Los nuevos hallazgos, por supuesto, abren nuevos interrogantes. Por ejemplo, ¿esa facultad con los idiomas es una rareza de los canes o podremos encontrarlo en otras criaturas? “Todavía no sabemos si esta capacidad es una especialidad de los perros o es general entre las especies no humanas. De hecho, es posible que los cambios cerebrales de las decenas de miles de años que los perros llevan conviviendo con los humanos les hayan hecho mejores oyentes del lenguaje; pero no es necesariamente así.
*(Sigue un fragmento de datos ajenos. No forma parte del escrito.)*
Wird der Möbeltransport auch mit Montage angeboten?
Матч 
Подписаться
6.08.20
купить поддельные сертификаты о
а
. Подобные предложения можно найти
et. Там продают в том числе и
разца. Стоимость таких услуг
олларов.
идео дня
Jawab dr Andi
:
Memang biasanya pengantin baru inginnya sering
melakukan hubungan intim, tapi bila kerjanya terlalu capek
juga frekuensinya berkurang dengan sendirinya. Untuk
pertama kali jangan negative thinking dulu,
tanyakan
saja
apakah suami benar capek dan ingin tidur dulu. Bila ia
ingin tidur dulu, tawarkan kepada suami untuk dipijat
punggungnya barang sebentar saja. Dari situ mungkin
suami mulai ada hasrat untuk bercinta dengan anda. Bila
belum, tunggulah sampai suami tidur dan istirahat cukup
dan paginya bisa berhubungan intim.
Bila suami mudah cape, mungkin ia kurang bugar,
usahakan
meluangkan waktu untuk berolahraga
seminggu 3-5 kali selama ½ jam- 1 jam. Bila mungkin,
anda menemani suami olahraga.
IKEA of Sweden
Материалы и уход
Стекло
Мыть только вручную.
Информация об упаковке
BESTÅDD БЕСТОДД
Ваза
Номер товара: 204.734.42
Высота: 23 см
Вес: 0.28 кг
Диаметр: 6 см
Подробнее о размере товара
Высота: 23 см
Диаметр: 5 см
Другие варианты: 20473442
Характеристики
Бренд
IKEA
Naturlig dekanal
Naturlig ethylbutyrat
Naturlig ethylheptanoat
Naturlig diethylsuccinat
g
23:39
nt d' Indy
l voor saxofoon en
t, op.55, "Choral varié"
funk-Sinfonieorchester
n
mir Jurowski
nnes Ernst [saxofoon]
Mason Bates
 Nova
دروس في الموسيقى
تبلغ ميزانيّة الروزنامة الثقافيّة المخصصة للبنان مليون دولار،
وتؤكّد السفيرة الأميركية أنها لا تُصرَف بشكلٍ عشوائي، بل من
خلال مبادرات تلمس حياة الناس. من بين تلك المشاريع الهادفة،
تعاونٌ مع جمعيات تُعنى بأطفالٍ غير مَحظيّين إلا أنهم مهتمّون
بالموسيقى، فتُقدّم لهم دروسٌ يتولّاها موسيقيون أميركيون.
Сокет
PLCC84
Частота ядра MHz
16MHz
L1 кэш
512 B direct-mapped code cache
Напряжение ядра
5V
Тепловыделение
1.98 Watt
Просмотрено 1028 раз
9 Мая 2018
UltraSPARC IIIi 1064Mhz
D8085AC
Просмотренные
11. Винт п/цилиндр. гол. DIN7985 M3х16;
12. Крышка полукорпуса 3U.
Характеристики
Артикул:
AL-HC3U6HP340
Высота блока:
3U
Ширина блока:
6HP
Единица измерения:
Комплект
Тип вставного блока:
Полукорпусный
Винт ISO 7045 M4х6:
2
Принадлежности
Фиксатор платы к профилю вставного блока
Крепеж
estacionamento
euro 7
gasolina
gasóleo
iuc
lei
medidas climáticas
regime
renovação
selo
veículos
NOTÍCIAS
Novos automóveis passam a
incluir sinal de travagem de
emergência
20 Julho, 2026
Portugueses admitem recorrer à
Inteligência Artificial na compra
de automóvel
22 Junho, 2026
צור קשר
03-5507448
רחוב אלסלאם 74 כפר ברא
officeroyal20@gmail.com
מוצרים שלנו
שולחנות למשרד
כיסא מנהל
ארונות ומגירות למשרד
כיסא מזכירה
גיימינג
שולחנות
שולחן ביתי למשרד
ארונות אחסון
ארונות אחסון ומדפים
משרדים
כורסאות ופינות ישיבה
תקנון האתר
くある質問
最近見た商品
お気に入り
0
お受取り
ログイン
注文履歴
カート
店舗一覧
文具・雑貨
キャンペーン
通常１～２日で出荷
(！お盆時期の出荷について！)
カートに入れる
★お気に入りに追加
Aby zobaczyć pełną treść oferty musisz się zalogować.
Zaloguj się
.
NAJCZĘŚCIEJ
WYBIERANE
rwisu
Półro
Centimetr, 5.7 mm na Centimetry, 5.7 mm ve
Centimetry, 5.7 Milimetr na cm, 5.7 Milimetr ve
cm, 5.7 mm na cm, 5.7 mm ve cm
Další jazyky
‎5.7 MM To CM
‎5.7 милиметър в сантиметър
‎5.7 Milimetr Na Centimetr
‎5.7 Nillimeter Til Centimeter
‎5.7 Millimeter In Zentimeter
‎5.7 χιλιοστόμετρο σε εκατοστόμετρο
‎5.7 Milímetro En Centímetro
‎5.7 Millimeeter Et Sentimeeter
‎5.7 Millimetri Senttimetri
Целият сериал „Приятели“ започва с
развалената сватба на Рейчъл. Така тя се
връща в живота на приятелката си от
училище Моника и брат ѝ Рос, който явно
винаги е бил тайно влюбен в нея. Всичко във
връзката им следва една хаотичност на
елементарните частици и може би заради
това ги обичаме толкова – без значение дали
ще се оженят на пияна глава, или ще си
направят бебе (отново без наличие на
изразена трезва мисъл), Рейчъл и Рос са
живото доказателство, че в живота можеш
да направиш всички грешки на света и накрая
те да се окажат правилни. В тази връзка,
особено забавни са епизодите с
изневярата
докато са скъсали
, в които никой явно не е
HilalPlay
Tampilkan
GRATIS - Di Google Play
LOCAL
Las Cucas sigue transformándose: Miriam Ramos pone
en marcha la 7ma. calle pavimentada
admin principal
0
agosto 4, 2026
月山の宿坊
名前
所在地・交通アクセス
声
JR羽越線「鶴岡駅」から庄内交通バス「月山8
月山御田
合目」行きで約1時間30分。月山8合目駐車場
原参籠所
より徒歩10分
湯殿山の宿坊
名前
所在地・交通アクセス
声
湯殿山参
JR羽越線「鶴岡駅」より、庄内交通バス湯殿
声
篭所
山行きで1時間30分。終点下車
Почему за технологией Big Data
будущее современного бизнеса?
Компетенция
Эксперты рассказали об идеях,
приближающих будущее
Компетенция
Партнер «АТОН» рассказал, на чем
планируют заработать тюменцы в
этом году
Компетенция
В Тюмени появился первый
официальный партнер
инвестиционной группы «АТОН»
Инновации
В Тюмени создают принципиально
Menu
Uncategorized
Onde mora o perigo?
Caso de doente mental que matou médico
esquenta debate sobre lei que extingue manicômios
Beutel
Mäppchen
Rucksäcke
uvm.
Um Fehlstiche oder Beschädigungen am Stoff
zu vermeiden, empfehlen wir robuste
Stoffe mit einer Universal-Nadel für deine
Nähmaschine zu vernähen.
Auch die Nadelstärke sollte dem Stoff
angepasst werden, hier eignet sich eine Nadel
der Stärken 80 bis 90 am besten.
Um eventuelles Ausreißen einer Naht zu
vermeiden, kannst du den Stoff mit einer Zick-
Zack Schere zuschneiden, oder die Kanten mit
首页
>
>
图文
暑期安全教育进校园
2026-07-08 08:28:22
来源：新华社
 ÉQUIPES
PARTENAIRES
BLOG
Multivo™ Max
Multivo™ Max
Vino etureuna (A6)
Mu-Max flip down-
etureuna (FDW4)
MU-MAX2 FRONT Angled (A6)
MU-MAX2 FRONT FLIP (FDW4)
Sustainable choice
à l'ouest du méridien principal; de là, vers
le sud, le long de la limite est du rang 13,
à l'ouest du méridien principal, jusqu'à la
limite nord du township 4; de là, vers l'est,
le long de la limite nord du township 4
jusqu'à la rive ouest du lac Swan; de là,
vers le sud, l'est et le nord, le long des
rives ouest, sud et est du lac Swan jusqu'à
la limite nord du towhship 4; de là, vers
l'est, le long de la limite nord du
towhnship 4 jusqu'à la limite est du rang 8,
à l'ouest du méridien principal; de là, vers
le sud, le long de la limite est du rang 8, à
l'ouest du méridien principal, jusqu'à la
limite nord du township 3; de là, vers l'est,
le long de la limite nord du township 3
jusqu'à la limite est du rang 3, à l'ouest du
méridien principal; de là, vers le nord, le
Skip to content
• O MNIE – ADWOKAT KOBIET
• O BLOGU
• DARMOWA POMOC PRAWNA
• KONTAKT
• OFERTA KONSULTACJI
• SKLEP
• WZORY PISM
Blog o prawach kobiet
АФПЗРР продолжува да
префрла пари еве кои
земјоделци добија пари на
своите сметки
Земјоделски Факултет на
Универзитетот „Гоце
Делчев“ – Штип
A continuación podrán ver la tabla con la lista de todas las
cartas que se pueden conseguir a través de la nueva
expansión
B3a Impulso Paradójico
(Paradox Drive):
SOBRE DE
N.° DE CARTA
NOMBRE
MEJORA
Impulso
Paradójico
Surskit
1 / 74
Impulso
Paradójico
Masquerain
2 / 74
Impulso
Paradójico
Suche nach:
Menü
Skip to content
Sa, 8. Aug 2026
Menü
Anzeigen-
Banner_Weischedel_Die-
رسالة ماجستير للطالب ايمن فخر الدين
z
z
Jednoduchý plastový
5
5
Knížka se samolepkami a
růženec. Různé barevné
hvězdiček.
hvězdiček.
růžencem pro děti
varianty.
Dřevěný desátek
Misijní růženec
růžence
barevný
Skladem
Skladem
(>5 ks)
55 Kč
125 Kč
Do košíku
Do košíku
Futuros estudios tendrán que averiguarlo”, reflexiona Andics.

De momento y a la espera de que se vayan cerrado los nuevos interrogantes científicos, Kun-kun parece habernos demostrado otra cosa igual de importante: que los perros pueden adaptarse a las mil maravillas a lugares en los que se hablan idiomas nuevos. “Si te preguntas cómo le va a Kun-kun después de mudarse a Budapest, vive tan contento como en Ciudad de México. Vio la nieve por primera vez y le encanta nadar en el Danubio —bromea su dueña, Laura V Cuaya—. Esperamos que él y sus amigos sigan ayudándonos a descubrir la evolución del habla”.

Imágenes | Peet de Rouw (Flickr) y a.camacho_photodesign (Flickr)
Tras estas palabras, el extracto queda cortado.